Проснулась в 11:20 и вспомнила, что через десять минут от северного порта стартует яхтенная регата. Кое-как прикрыла срам, сунула ноги в кедики и побежала к волнорезу на Буграшов-бич. Увидела, как они выплывают — первой летела пёстренькая вёрткая яхточка, вторая солидно шла под огромным белым парусом, а третья, третья была алой. Дождалась дура своих красных парусов. Если бы я хотела гадать (а для невротика всё есть знак), месседж был бы очевиден: стратегии победы на сегодняшний день — это надежда и сила, но первой приходит ловкость. Лёгкости бытия у меня не стало, сил никаких нет, зато я могу хотя бы надеяться и пришкандыбать к финишу как-нибудь так.
Яхты тем временем шли небыстро, я поняла, что смогу сопровождать их по берегу, и припустила в Яффо. Вышла-то на минутку, без солнечных очков, воды и защитного крема, но кто же думает о таких пустяках, пока не припечёт. Когда же припекло, прислонилась ненадолго к прохладной стеночке, и прохожий мужчина тут же сказал, что я красавица. Не поверила, полезла смотреться в пудреницу. Из зеркальца тревожно глянуло краснорожее отражение — ах да, паруса же были алые. Хмыкнула и побежала дальше.

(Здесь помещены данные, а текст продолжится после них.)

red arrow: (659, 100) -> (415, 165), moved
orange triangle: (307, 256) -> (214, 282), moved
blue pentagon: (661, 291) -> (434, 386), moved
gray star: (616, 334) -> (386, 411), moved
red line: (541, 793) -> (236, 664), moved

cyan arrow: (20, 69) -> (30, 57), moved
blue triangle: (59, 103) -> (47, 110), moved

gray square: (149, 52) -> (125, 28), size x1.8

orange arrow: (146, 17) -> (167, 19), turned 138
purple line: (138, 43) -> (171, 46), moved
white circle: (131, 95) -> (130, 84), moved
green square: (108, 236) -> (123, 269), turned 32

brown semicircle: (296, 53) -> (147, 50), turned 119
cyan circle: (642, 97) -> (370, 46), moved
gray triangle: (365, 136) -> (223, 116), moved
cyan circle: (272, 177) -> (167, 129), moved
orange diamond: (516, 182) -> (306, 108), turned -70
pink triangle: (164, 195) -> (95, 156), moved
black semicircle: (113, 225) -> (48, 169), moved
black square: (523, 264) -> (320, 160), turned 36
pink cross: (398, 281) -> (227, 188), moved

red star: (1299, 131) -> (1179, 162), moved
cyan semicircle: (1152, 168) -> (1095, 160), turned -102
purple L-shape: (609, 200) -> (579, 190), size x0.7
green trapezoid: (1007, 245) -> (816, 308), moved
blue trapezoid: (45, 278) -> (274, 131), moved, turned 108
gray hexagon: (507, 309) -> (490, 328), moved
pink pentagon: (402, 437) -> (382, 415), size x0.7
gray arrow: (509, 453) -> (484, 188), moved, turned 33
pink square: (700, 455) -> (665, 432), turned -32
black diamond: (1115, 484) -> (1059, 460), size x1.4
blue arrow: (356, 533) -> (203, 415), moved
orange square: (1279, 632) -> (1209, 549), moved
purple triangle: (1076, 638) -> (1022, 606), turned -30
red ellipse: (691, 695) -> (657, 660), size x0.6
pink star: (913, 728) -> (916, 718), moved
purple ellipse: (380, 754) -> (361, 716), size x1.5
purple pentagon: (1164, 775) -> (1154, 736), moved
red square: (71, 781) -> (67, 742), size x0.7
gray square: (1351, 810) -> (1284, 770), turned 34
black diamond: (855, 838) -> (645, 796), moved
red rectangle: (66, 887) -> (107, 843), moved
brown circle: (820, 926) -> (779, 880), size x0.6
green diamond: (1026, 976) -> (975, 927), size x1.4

Яхты финишировали без затей, складывали на подлёте крылышки и становились неотличимы. Так что принца я не нашла, поэтому побрела в глубь порта «по искусство», оно там везде — на стенах, в доках и ангарах, висит, поёт, бегает и строит глазки. Я была в страшном воодушевлении и думала, что выгляжу счастливой, но один из предметов искусства погнался за мной и участливо спросил: «Лама казо ацува?» («Почему такая грустная?») Я поняла, что имеет место трагическое несовпадение темпераментов — если на пике бодрости я кажусь местным мужчинам грустной, то в спокойном состоянии, видимо, выгляжу, как чёрная депрессивная воронка. Потом, правда, быстро утешилась, решив, что это тутошний гопнический подкат «чо, дифчонки, стоим-скучаем», а я не ацува, не ацува, не ацува! Я — красавица, хоть и обгорела.